» What is being asked
Reproduce all lines of the listing below in which the word "address" occurs.

» Given information
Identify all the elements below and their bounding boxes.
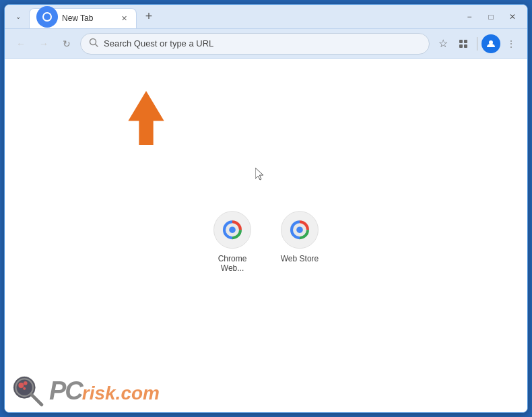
svg-marker-10 [128,91,164,145]
search-icon [89,38,98,49]
separator [477,37,477,51]
watermark-text-container: PC risk.com [49,377,160,406]
title-bar: ⌄ New Tab ✕ + − □ ✕ [5,5,527,29]
shortcut-label-chrome-web: Chrome Web... [205,254,259,273]
minimize-button[interactable]: − [460,7,479,26]
tab-title: New Tab [62,13,114,23]
new-tab-button[interactable]: + [139,7,158,26]
svg-line-21 [32,395,41,404]
tab-list-button[interactable]: ⌄ [10,9,26,25]
tab-close-button[interactable]: ✕ [119,13,129,24]
menu-button[interactable]: ⋮ [502,34,521,53]
shortcut-icon-web-store [281,211,319,249]
mouse-cursor [255,168,266,181]
svg-point-13 [229,226,236,233]
svg-point-2 [44,13,51,20]
close-button[interactable]: ✕ [503,7,522,26]
svg-point-16 [296,226,303,233]
browser-window: ⌄ New Tab ✕ + − □ ✕ [4,4,528,413]
content-area: Chrome Web... [5,59,527,412]
profile-button[interactable] [481,34,500,53]
address-text: Search Quest or type a URL [104,38,421,49]
watermark: PC risk.com [11,375,160,407]
address-bar[interactable]: Search Quest or type a URL [80,33,430,55]
watermark-pc: PC [49,377,82,406]
svg-rect-5 [459,40,463,43]
bookmark-button[interactable]: ☆ [434,34,453,53]
maximize-button[interactable]: □ [481,7,500,26]
forward-button[interactable]: → [34,34,53,53]
svg-rect-7 [459,44,463,48]
back-button[interactable]: ← [11,34,30,53]
watermark-risk: risk.com [82,383,160,404]
svg-point-18 [18,383,24,388]
svg-rect-6 [464,40,467,43]
nav-right-buttons: ☆ ⋮ [434,34,521,53]
extensions-button[interactable] [454,34,473,53]
shortcut-chrome-web[interactable]: Chrome Web... [205,211,259,273]
window-controls: − □ ✕ [460,7,522,26]
shortcut-icon-chrome-web [213,211,251,249]
active-tab[interactable]: New Tab ✕ [29,8,137,28]
svg-rect-8 [464,44,467,48]
shortcuts-area: Chrome Web... [205,211,327,273]
tab-bar: ⌄ New Tab ✕ + [10,5,460,28]
refresh-button[interactable]: ↻ [57,34,76,53]
tab-favicon [36,6,58,30]
shortcut-web-store[interactable]: Web Store [273,211,327,263]
shortcut-label-web-store: Web Store [281,254,319,263]
navigation-bar: ← → ↻ Search Quest or type a URL ☆ [5,29,527,59]
svg-line-4 [96,44,98,47]
svg-point-19 [24,381,28,385]
svg-point-20 [23,387,26,390]
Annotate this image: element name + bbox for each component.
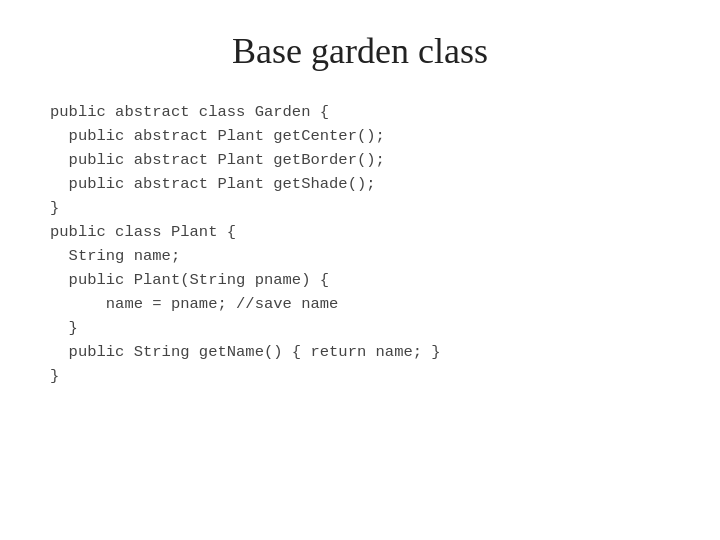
code-line: public abstract Plant getCenter(); bbox=[50, 124, 680, 148]
code-block: public abstract class Garden { public ab… bbox=[40, 100, 680, 388]
page-title: Base garden class bbox=[232, 30, 488, 72]
code-line: } bbox=[50, 196, 680, 220]
code-line: public Plant(String pname) { bbox=[50, 268, 680, 292]
code-line: public abstract Plant getShade(); bbox=[50, 172, 680, 196]
code-line: public abstract class Garden { bbox=[50, 100, 680, 124]
code-line: name = pname; //save name bbox=[50, 292, 680, 316]
code-line: public String getName() { return name; } bbox=[50, 340, 680, 364]
code-line: public abstract Plant getBorder(); bbox=[50, 148, 680, 172]
code-line: public class Plant { bbox=[50, 220, 680, 244]
code-line: } bbox=[50, 364, 680, 388]
code-line: String name; bbox=[50, 244, 680, 268]
code-line: } bbox=[50, 316, 680, 340]
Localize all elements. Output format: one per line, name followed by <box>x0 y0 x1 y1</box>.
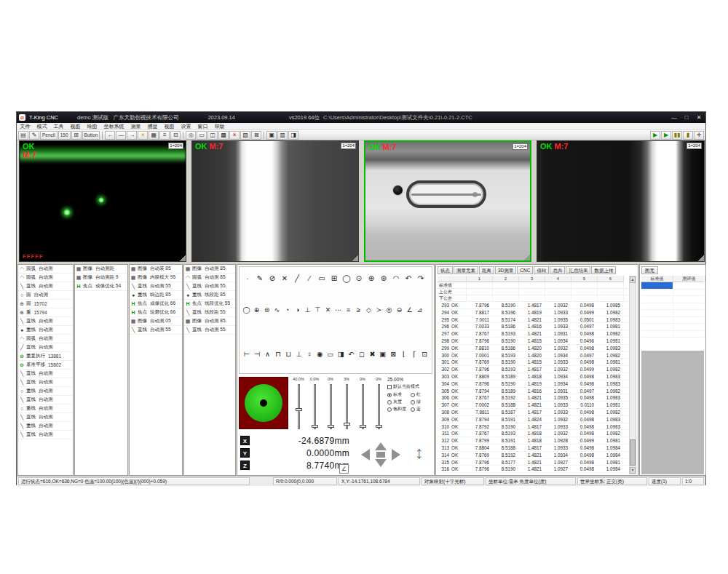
step-button[interactable]: ▮ <box>683 131 693 140</box>
list-button[interactable]: ≡ <box>159 131 170 140</box>
pencil-label-button[interactable]: Pencil <box>40 131 58 140</box>
table-tab[interactable]: 汇总结果 <box>566 266 590 274</box>
empty-cell[interactable] <box>641 290 673 296</box>
grid-button[interactable]: ⊞ <box>71 131 82 140</box>
measure-tool-icon[interactable]: ≻ <box>374 305 384 316</box>
menu-item[interactable]: 模式 <box>33 123 50 129</box>
element-list-item[interactable]: H焦点线段优化 55 <box>184 300 235 308</box>
z-jog-arrows-icon[interactable]: ↕ <box>412 434 427 471</box>
measure-tool-icon[interactable]: ◯ <box>341 273 352 284</box>
slider-handle[interactable] <box>360 425 366 428</box>
default-mode-checkbox-row[interactable]: 默认当前模式 <box>387 383 432 390</box>
empty-cell[interactable] <box>673 331 705 338</box>
element-list-item[interactable]: ╲直线自动测 55 <box>130 326 182 335</box>
tolerance-cell[interactable] <box>519 289 545 295</box>
measurement-row[interactable]: 299OK7.88108.51861.48201.09320.04981.098… <box>438 345 628 352</box>
measure-tool-icon[interactable]: ◠ <box>390 273 402 284</box>
tab-graphic-element[interactable]: 图元 <box>641 266 658 274</box>
empty-cell[interactable] <box>673 324 705 330</box>
empty-cell[interactable] <box>673 290 705 296</box>
tolerance-cell[interactable] <box>467 295 493 301</box>
cross-button[interactable]: ✛ <box>694 131 704 140</box>
close-button[interactable]: ✕ <box>693 113 705 122</box>
element-list-item[interactable]: ╲重线自动测 <box>18 422 73 431</box>
color-slider[interactable]: 0.0% <box>307 377 322 429</box>
tolerance-cell[interactable] <box>519 295 545 301</box>
element-list-item[interactable]: ◠圆弧自动测 <box>18 274 73 282</box>
tolerance-cell[interactable] <box>571 282 598 288</box>
measure-tool-icon[interactable]: ◯ <box>242 305 251 316</box>
selected-cell[interactable] <box>641 282 673 289</box>
element-list-item[interactable]: ◠圆弧自动测 <box>18 265 73 274</box>
jog-pad[interactable] <box>360 442 402 467</box>
slider-track[interactable] <box>362 384 364 429</box>
measure-tool-icon[interactable]: ⊣ <box>252 348 261 359</box>
measurement-row[interactable]: 311OK7.87678.51931.48181.09320.04981.098… <box>438 430 628 437</box>
jog-center[interactable] <box>376 452 385 458</box>
element-list-item[interactable]: ●重线细边距 85 <box>130 291 182 300</box>
measurement-row[interactable]: 296OK7.00338.51861.48161.09330.04971.098… <box>438 323 628 330</box>
element-list-item[interactable]: ⊕圆15702 <box>18 300 73 308</box>
measure-tool-icon[interactable]: ⊙ <box>353 273 365 284</box>
measure-tool-icon[interactable]: ✎ <box>254 273 266 284</box>
element-list-item[interactable]: ╲直线自动测 <box>18 370 73 378</box>
pattern-button[interactable]: ▧ <box>240 131 250 140</box>
save-layout-button[interactable]: ▣ <box>266 131 277 140</box>
tolerance-cell[interactable] <box>493 295 519 301</box>
empty-cell[interactable] <box>673 317 705 324</box>
measurement-row[interactable]: 315OK7.87968.51771.48211.09270.04981.098… <box>438 459 628 466</box>
measurement-row[interactable]: 310OK7.87928.51901.48171.09330.04981.098… <box>438 423 628 431</box>
slider-handle[interactable] <box>328 425 334 428</box>
empty-cell[interactable] <box>673 296 705 303</box>
menu-item[interactable]: 窗口 <box>194 123 211 129</box>
menu-item[interactable]: 文件 <box>17 123 33 129</box>
element-list-item[interactable]: ◠圆弧自动测 <box>18 335 73 343</box>
jog-down-icon[interactable] <box>375 459 387 467</box>
element-list-item[interactable]: ⊖重复执行13881 <box>18 352 73 361</box>
measurement-row[interactable]: 313OK7.88048.51881.48171.09330.04981.098… <box>438 445 628 452</box>
element-list-item[interactable]: ◠圆弧自动测 85 <box>184 274 235 282</box>
measure-tool-icon[interactable]: ≡ <box>344 305 353 316</box>
mesh-button[interactable]: ▩ <box>218 131 229 140</box>
element-list-item[interactable]: ▦图像内膜模大 95 <box>130 274 182 282</box>
measure-tool-icon[interactable]: ↷ <box>415 273 427 284</box>
element-list-item[interactable]: H焦点成像优化 66 <box>130 300 182 308</box>
radio-option[interactable]: 饱和度 <box>387 406 409 412</box>
tolerance-cell[interactable] <box>571 295 598 301</box>
slider-handle[interactable] <box>312 425 318 428</box>
measure-tool-icon[interactable]: ◇ <box>364 305 373 316</box>
element-list-item[interactable]: ⊕重15794 <box>18 308 73 317</box>
menu-item[interactable]: 工具 <box>50 123 67 129</box>
maximize-button[interactable]: □ <box>681 113 692 122</box>
measurement-row[interactable]: 303OK7.88098.51891.48181.09340.04981.098… <box>438 373 628 380</box>
empty-cell[interactable] <box>641 296 673 303</box>
table-tab[interactable]: 状态 <box>438 266 453 274</box>
measure-tool-icon[interactable]: ◨ <box>336 348 346 359</box>
element-list-item[interactable]: ╲直线自动测 <box>18 413 73 422</box>
empty-cell[interactable] <box>641 317 673 324</box>
measure-tool-icon[interactable]: ⊛ <box>378 273 389 284</box>
measurement-row[interactable]: 297OK7.87678.51931.48211.09310.04981.098… <box>438 330 628 338</box>
element-list-item[interactable]: H焦点轮廓优化 66 <box>130 308 182 317</box>
measure-tool-icon[interactable]: ◑ <box>293 305 302 316</box>
table-tab[interactable]: 距离 <box>479 266 494 274</box>
roi-button[interactable]: ▭ <box>197 131 207 140</box>
element-list-item[interactable]: H焦点成像优化 54 <box>75 282 127 291</box>
element-list-item[interactable]: ●重线自动测 <box>18 326 73 335</box>
slider-handle[interactable] <box>376 425 382 428</box>
close-view-button[interactable]: ⊠ <box>251 131 261 140</box>
radio-option[interactable]: 蓝 <box>411 406 432 412</box>
measurement-row[interactable]: 306OK7.87678.51921.48211.09350.04981.098… <box>438 394 628 402</box>
menu-item[interactable]: 视图 <box>67 123 84 129</box>
measure-tool-icon[interactable]: ↶ <box>347 348 356 359</box>
measurement-row[interactable]: 314OK7.87698.51921.48211.09340.04981.098… <box>438 452 628 459</box>
empty-cell[interactable] <box>673 282 705 289</box>
resize-grip-icon[interactable] <box>697 255 704 261</box>
menu-item[interactable]: 捕捉 <box>144 123 161 129</box>
slider-track[interactable] <box>330 384 332 429</box>
slider-track[interactable] <box>314 384 316 429</box>
measure-tool-icon[interactable]: ⋯ <box>333 305 343 316</box>
measure-tool-icon[interactable]: ♀ <box>304 348 314 359</box>
radio-option[interactable]: 绿 <box>411 399 432 405</box>
color-slider[interactable]: 0% <box>355 377 370 429</box>
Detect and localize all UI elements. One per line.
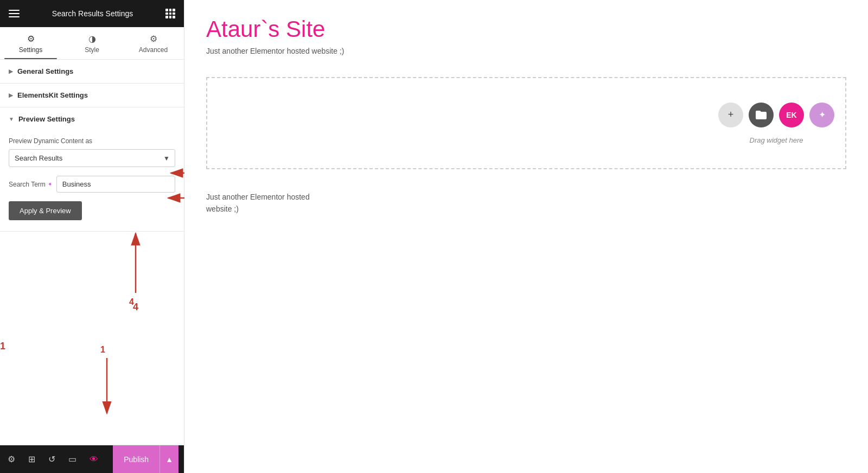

» Result of this task
address-text: Search Quest or type a URL [104,38,421,49]
address-bar[interactable]: Search Quest or type a URL [80,33,430,55]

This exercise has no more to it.